By Stefani E. Buhajla |

The Trump administration’s recent deployment of National Guard troops and federal resources to major U.S. cities reflects a growing majority of Americans who are fed up with inaction on public safety. After years of unchecked violence and open-air drug use, many see these moves not as overreach but as long overdue. 

Fueling much of this primordial decay is a Fentanyl epidemic, which is now the leading cause of death for Americans under 50. Meanwhile, other rampant street drugs like meth and bath salts are inducing or worsening levels of psychosis, unlike anything in history. The result has been broken people, broken homes, broken cities, and unspeakable violence. Tents and waste sprawl across once beautiful urban centers while needles litter children’s playgrounds, and women avoid pumping their own gas after dark. 

The United States’ rate of violent crime, such as rape, robbery, and assault, is nearly three times higher than Europe’s. And the homicide rate? That’s seven times higher. Worse still, an alarming number of these crimes are perpetrated by repeat offenders. Our criminal justice system is failing to carry out the duties of its most basic requirement: to protect the public from career criminals. A quick glance at any morning paper on any given day in any city across America will tell the story.

In Charlotte, NC, Ukrainian refugee Iryna Zarutska survived war only to be brutally stabbed to death on a train by a career criminal who never should have been free. The video of this horrific tragedy plays back in our nightmares over and again. We have seen enough.

The Cicero Institute’s new national poll puts numbers to this sadness and frustration:

  • 82% support life in prison or the death penalty for aggravated murder, even when mental illness is involved.
  • 63% want lenient judges removed from the bench.
  • 75% support electronically monitoring transient sex offenders.
  • 60% want automatic federal investigations into states that repeatedly release violent criminals, something the White House is already looking into.

But nothing captures the stakes more vividly than the testimonies of those who have to live with the consequences of failed policy. Stephen Federico, father of 22-year-old Logan Federico, gave emotional testimony before a House Judiciary subcommittee in Charlotte. He recounted how his daughter was “executed … on her knees begging for her life … begging for her hero, her father. Me. And I could not protect her.” He did not lean on political ideology. He called out a broken system that allowed a man with at least 39 arrests and 25 felonies to remain on the streets, serving little time despite a decade of violent and property crime. “There is only one thing that would have kept my daughter alive,” he said. “Putting a career criminal in prison.”

And if you think it ends there, it doesn’t.

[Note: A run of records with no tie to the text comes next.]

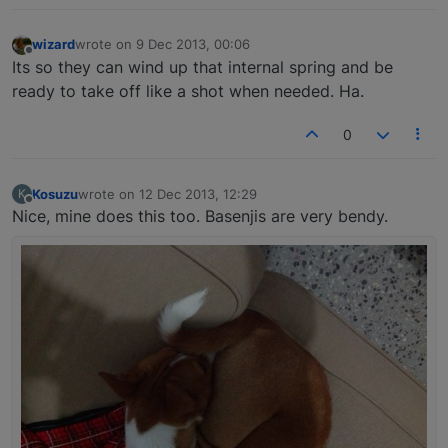
wizard
wrote on
9 Dec 2013, 00:06
last edited by
Offline
Its so they can wind up that internal spring and be
ready to take off like a shot when needed. Ha.
0
Kosuzu
wrote on
12 Dec 2013, 12:29
K
last edited by
Offline
Nice, mine does this too. Basenjis are very bendy.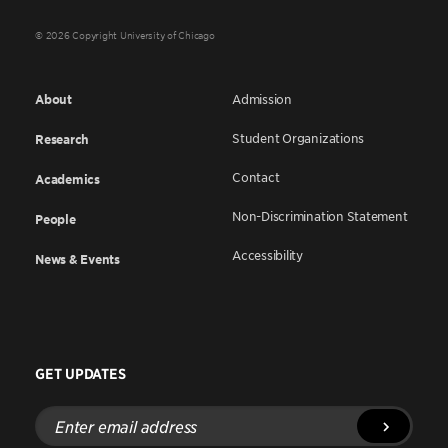
© 2026 Copyright University of Chicago
About
Admission
Student Organizations
Research
Contact
Academics
Non-Discrimination Statement
People
Accessibility
News & Events
GET UPDATES
Enter
email
address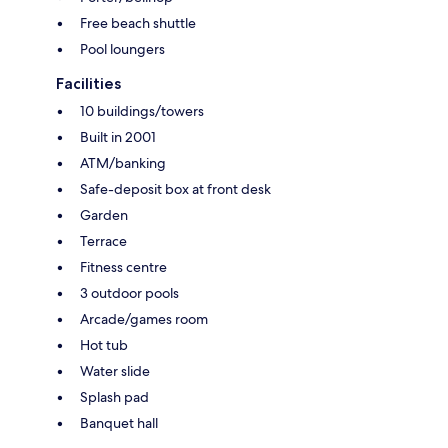
Free beach shuttle
Pool loungers
Facilities
10 buildings/towers
Built in 2001
ATM/banking
Safe-deposit box at front desk
Garden
Terrace
Fitness centre
3 outdoor pools
Arcade/games room
Hot tub
Water slide
Splash pad
Banquet hall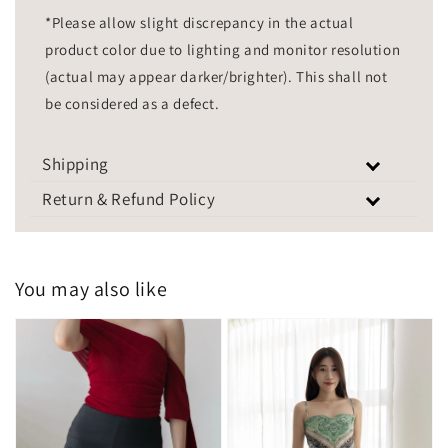
*Please allow slight discrepancy in the actual
product color due to lighting and monitor resolution
(actual may appear darker/brighter). This shall not
be considered as a defect.
Shipping
Return & Refund Policy
You may also like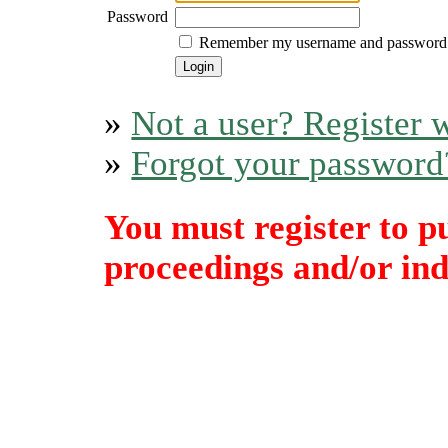
Password
Remember my username and password
»
Not a user? Register w
»
Forgot your password
You must register to p
proceedings and/or indi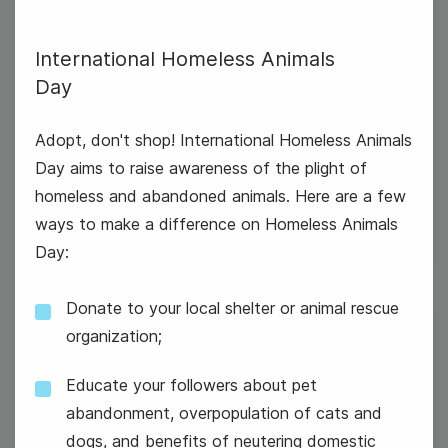
International Homeless Animals
Day
International Homeless Animals
Day
Adopt, don't shop! International Homeless Animals
Day aims to raise awareness of the plight of
National Aviation Day
homeless and abandoned animals. Here are a few
ways to make a difference on Homeless Animals
Day:
Donate to your local shelter or animal rescue
organization;
20
Wednesday
Educate your followers about pet
abandonment, overpopulation of cats and
dogs, and benefits of neutering domestic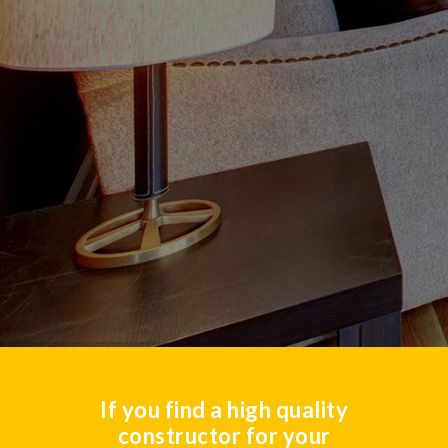
If you find a high quality
constructor for your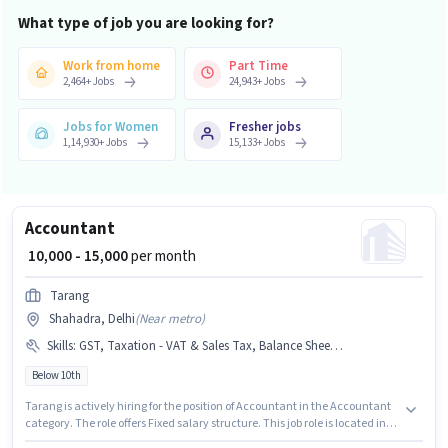
What type of job you are looking for?
Work from home
Part Time
2,464
+
Jobs
24,943
+
Jobs
Jobs for Women
Fresher jobs
1,14,930
+
Jobs
15,133
+
Jobs
Accountant
₹ 10,000 - 15,000
per month
Tarang
Shahadra, Delhi
(
Near metro
)
Skills
:
GST, Taxation - VAT & Sales Tax, Balance Sheet, MS Excel
Below 10th
Tarang is actively hiring for the position of Accountant in the Accountant
category. The role offers Fixed salary structure. This job role is located in
Shahadra, Delhi. To qualify for this job role, the candidate must have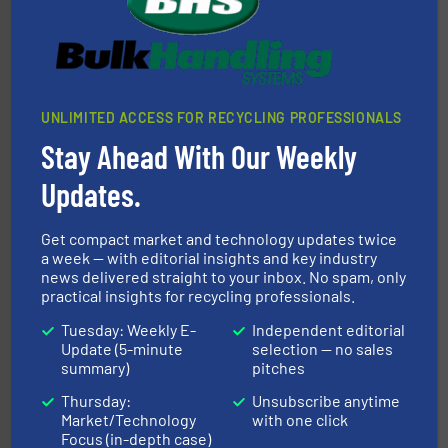
of balers with pre-pressing technology for efficient
One of the world’s leading designers & manufacturers
Presona AB
UNLIMITED ACCESS FOR RECYCLING PROFESSIONALS
Stay Ahead With Our Weekly
Updates.
waste materials into bales.
More info ➜
Get compact market and technology updates twice
95 % and compact cardboard, plastics and nearly all
a week — with editorial insights and key industry
HSM baling presses compress packaging waste up to
news delivered straight to your inbox. No spam, only
HSM GmbH + Co. KG
practical insights for recycling professionals.
Tuesday: Weekly E-
Independent editorial
Update (5-minute
selection — no sales
summary)
pitches
Thursday:
Unsubscribe anytime
Market/Technology
with one click
Focus (in-depth case)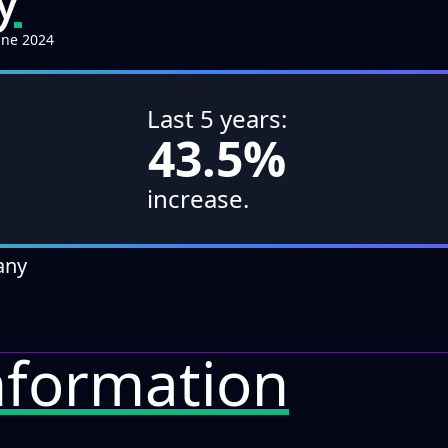
une 2024
↑
Last 5 years:
43.5%
increase.
any
formation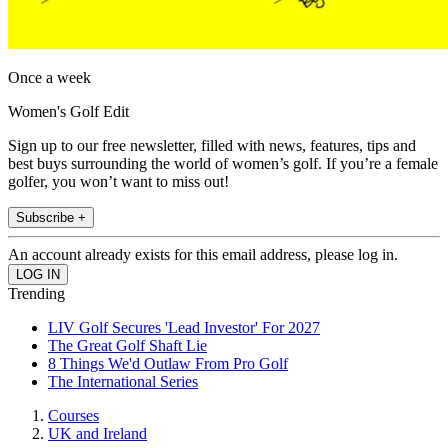
Once a week
Women's Golf Edit
Sign up to our free newsletter, filled with news, features, tips and
best buys surrounding the world of women’s golf. If you’re a female
golfer, you won’t want to miss out!
Subscribe +
An account already exists for this email address, please log in.
Trending
LIV Golf Secures 'Lead Investor' For 2027
The Great Golf Shaft Lie
8 Things We'd Outlaw From Pro Golf
The International Series
Courses
UK and Ireland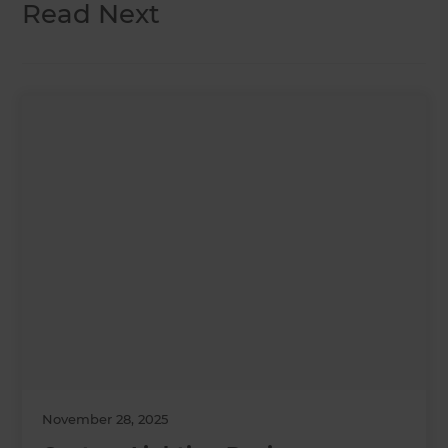
Read Next
November 28, 2025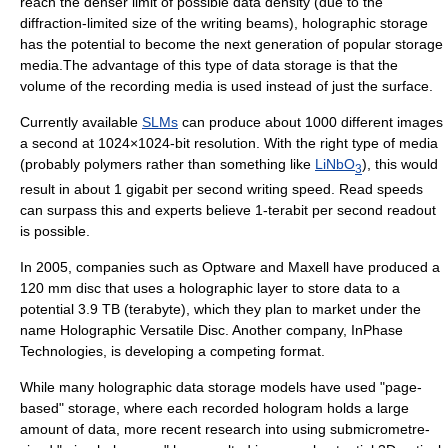
reach the denser limit of possible data density (due to the
diffraction
-limited size of the writing beams), holographic storage
has the potential to become the next generation of popular storage
media.The advantage of this type of data storage is that the
volume of the recording media is used instead of just the surface.
Currently available
SLMs
can produce about 1000 different images
a second at 1024×1024-bit resolution. With the right type of media
(probably polymers rather than something like
LiNbO
), this would
3
result in about 1
gigabit per second
writing speed. Read speeds
can surpass this and experts believe 1-
terabit per second
readout
is possible.
In 2005, companies such as
Optware
and
Maxell
have produced a
120 mm disc that uses a holographic layer to store data to a
potential 3.9 TB (
terabyte
), which they plan to market under the
name
Holographic Versatile Disc
. Another company,
InPhase
Technologies
, is developing a competing format.
While many holographic data storage models have used "page-
based" storage, where each recorded hologram holds a large
amount of data, more recent research into using submicrometre-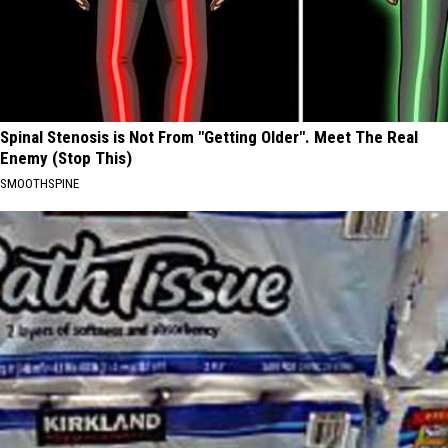
Spinal Stenosis is Not From "Getting Older". Meet The Real
Enemy (Stop This)
SMOOTHSPINE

In Kentucky, the anguish of one father has come to embody a nation’s rage. Years after his six-year-old little boy was stabbed to death by a man deemed “criminally insane,” that man was granted parole “good behavior.” Dean Tipton has vowed that if the system will not deliver justice for his son, he will. His words are not a threat born of malice, but of despair. Thankfully, proactive law enforcement officials in Florida picked up the murderer on a parole violation, sparing Mr. Tipton further trauma.

But Americans should not have to wait for a technicality to get violent predators off the street. The voice of America is saying, “Enough.”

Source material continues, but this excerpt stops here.